Afrique - La porte étroite vers la démocratie
Suffira-t-il aux pays africains de mettre à bas les régimes prétoriens, selon un processus que nous analysions ici le mois dernier, pour se doter de saines démocraties ? Si la question est facile à poser, les réponses sont moins évidentes. Il est toutefois assuré que si les événements qui ont mis fin au socialisme à l’Est s’étaient produits en 1960, les États africains à l’heure de l’indépendance n’auraient pas aussi promptement répudié l’héritage colonial : ils se seraient insérés dans le système d’échanges occidental en adoptant probablement les voies de la démocratie représentative. Il en fut autrement et les traces laissées par les choix marxistes-léninistes ne seront pas aisées à effacer.
Si certains États, comme le Rwanda ou le Gabon, se sont inspirés des normes occidentales pour rédiger leur Constitution, bien d’autres pays ont préféré adopter le centralisme démocratique avec un parti unique considéré comme l’avant-garde de la révolution. On en est ainsi venu à la notion du parti nation, force dirigeante de l’État et de la société comme l’énonce la Constitution du Mozambique. En fait, le parti s’est surtout identifié à l’État plutôt qu’au peuple. Par suite de la bureaucratisation de son appareil, il est alors devenu un appendice du gouvernement. Il en est résulté une profonde confusion juridique, le chef de l’État, généralement président du parti, s’arrogeant le droit de donner force de loi à chacune de ses décisions.

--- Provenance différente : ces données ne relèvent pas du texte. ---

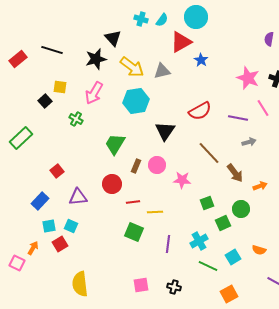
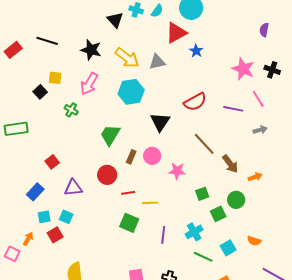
black triangle: (113, 38) -> (115, 20), moved
black star: (96, 59) -> (91, 50), turned 30
green rectangle: (21, 138) -> (16, 129), turned 35
gray arrow: (249, 142) -> (260, 130), moved

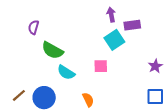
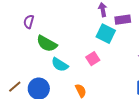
cyan square: (114, 40) -> (106, 34), turned -30
pink square: (101, 66) -> (93, 59), turned -32

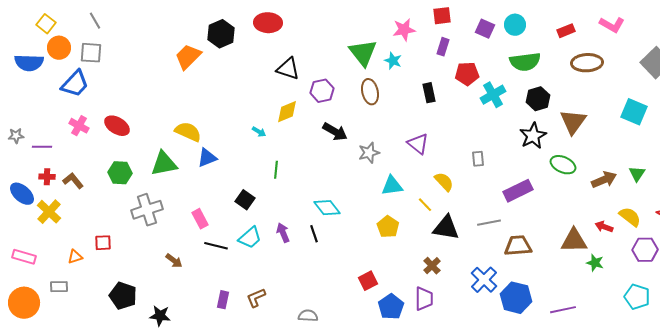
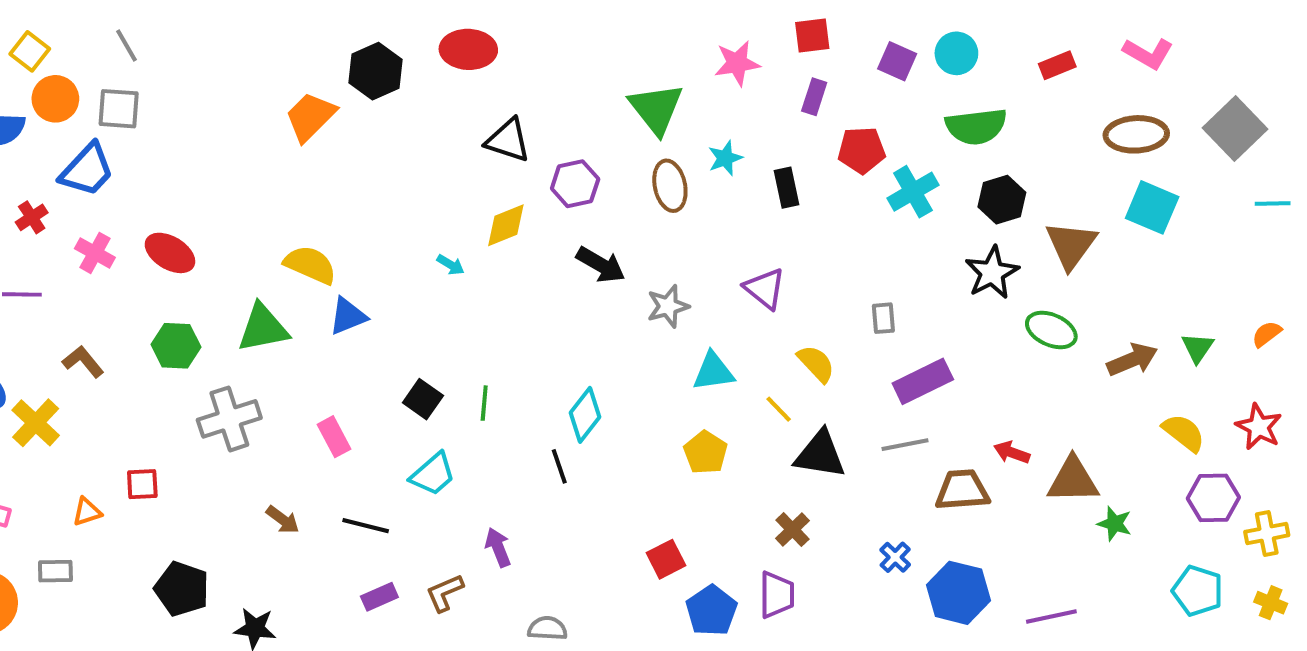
cyan star: (393, 61) -> (725, 158), moved, turned 30
brown ellipse: (587, 63) -> (1136, 134), moved
cyan square: (634, 112) -> (1152, 207), moved
green line: (276, 170) -> (484, 403), moved
red cross: (47, 177) -> (32, 217), moved, turned -35
purple rectangle: (518, 191) -> (923, 381), moved
cyan diamond: (327, 208) -> (585, 415), turned 76
red arrow: (604, 227) -> (1012, 452), moved
purple arrow: (283, 233) -> (498, 547), moved
black line: (216, 246) -> (366, 526), moved
blue cross: (484, 280) -> (895, 557), size x0.6
purple rectangle: (223, 300) -> (379, 597), turned 54

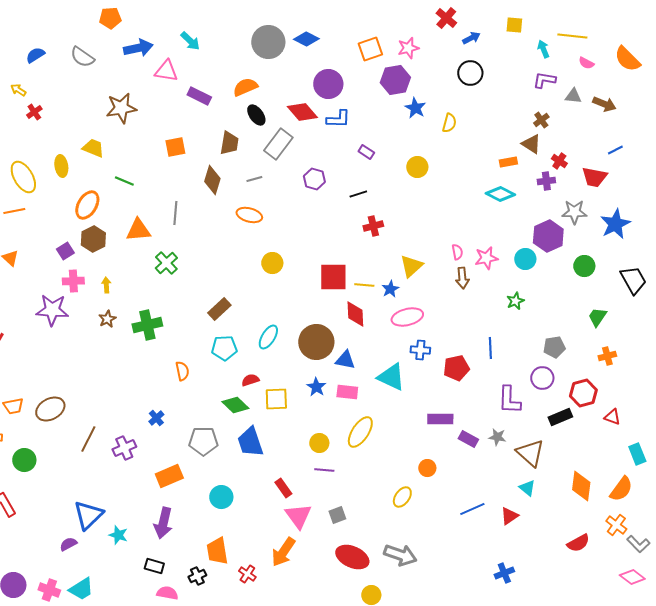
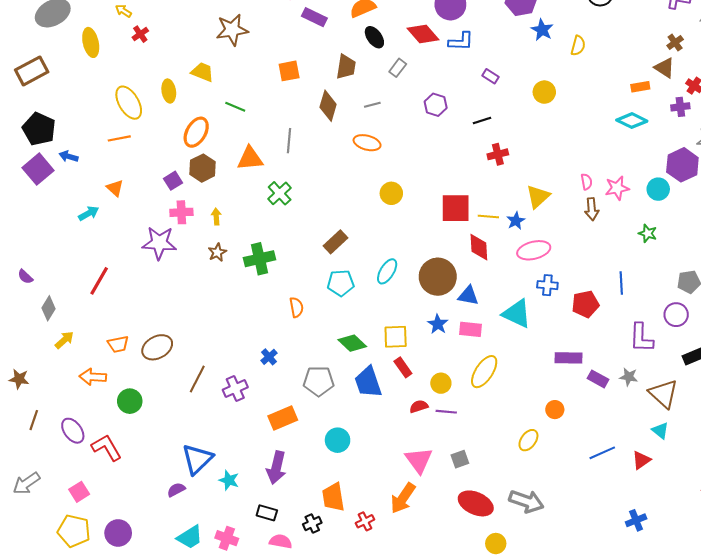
gray rectangle: (278, 144) -> (398, 68), size x0.6
green star: (515, 301) -> (648, 233), turned -30
red semicircle: (250, 380) -> (419, 406), moved
red rectangle: (283, 488) -> (403, 367), moved
red cross: (247, 574) -> (365, 521), turned 30
pink cross: (49, 590) -> (227, 538), moved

La notion même de droit fut tenue en suspicion. D’abord parce qu’elle apparut comme une greffe occidentale n’ayant pas de valeur universelle, ensuite parce qu’en figeant les règles du jeu politique et économique, elle ne pouvait que nuire au succès des forces révolutionnaires. L’idée révolutionnaire, instillée par Moscou, constituait l’unique référence de légalité. La Constitution algérienne de 1982 n’intimait-elle pas aux juges d’obéir à la seule morale révolutionnaire ? Dans ces conditions, il devenait inopportun qu’un organe suprême soit habilité à contrôler la légalité des lois. Au Bénin, le parquet populaire central n’avait aucunement cette fonction : il s’agissait pour lui de poursuivre les atteintes à la volonté du peuple exprimée par le parti.